Vínhamos todos juntos desde os primeiros
dias de escola,
desde os nossos seis anos, amigos para sempre:
dissemos e assim foi pela vida fora,
até que esta nos separou uns dos outros
no auge da adolescência.

Tudo tinha começado numa comunhão de
amigos, querendo experimentar a vida e o que
ela teria para nos oferecer.
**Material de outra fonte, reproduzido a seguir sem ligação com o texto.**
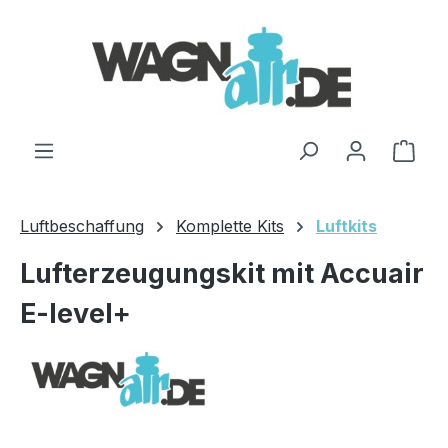
Zum Hauptinhalt springen
Ware
Luftbeschaffung
Komplette Kits
Luftkits
Lufterzeugungskit mit Accuair
E-level+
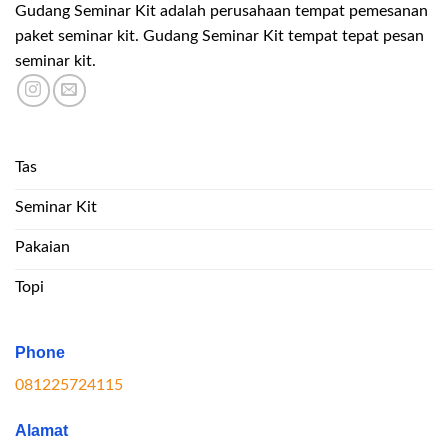
Gudang Seminar Kit adalah perusahaan tempat pemesanan
paket seminar kit. Gudang Seminar Kit tempat tepat pesan
seminar kit.
Tas
Seminar Kit
Pakaian
Topi
Phone
081225724115
Alamat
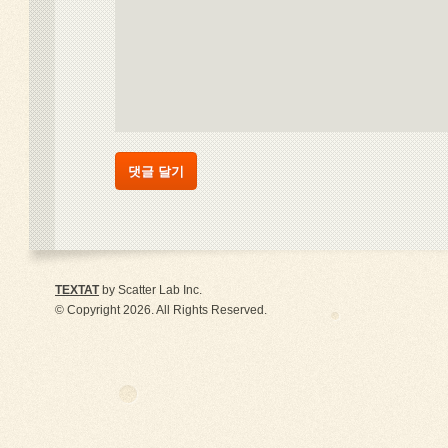
TEXTAT
by Scatter Lab Inc.
© Copyright 2026. All Rights Reserved.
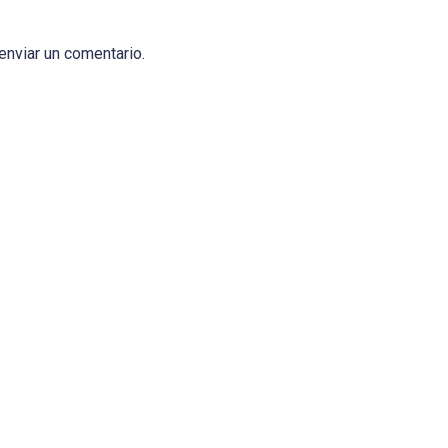
enviar un comentario.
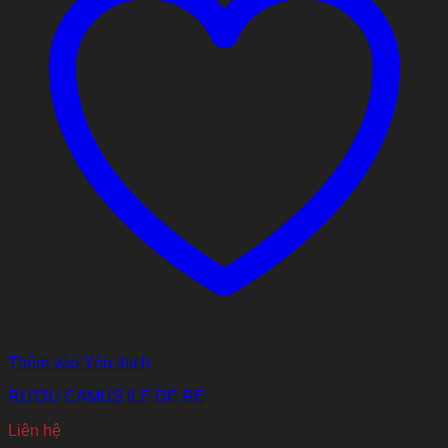
Thêm vào Yêu thích
RƯỢU CAMUS ILE DE RE
Liên hệ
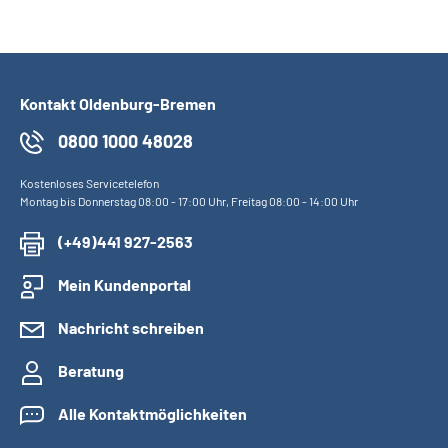
Kontakt Oldenburg-Bremen
0800 1000 48028
Kostenloses Servicetelefon
Montag bis Donnerstag 08:00 - 17:00 Uhr, Freitag 08:00 - 14:00 Uhr
(+49)441 927-2563
Mein Kundenportal
Nachricht schreiben
Beratung
Alle Kontaktmöglichkeiten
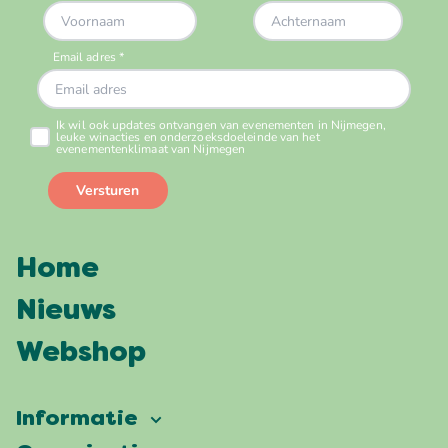
Home
Nieuws
Webshop
Informatie
Vierdaagsefeesten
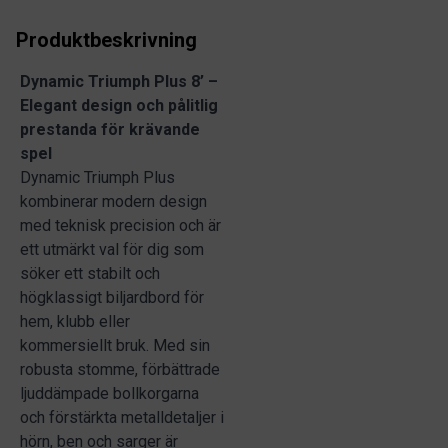
Produktbeskrivning
Dynamic Triumph Plus 8’ –
Elegant design och pålitlig
prestanda för krävande
spel
Dynamic Triumph Plus
kombinerar modern design
med teknisk precision och är
ett utmärkt val för dig som
söker ett stabilt och
högklassigt biljardbord för
hem, klubb eller
kommersiellt bruk. Med sin
robusta stomme, förbättrade
ljuddämpade bollkorgarna
och förstärkta metalldetaljer i
hörn, ben och sarger är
Ofereceu-nos a
droga como possibilidade, onde todos podíamos
partilhar dos mesmos pensamentos e ilusões.
E corria de mão em mão o cigarro de haxixe ou
de erva e à noite tomávamos pastilhas que nos
alterava o nosso estado de espírito,
o que fazia com que os dias de trabalho se
suportassem melhor e de forma mais harmoniosa.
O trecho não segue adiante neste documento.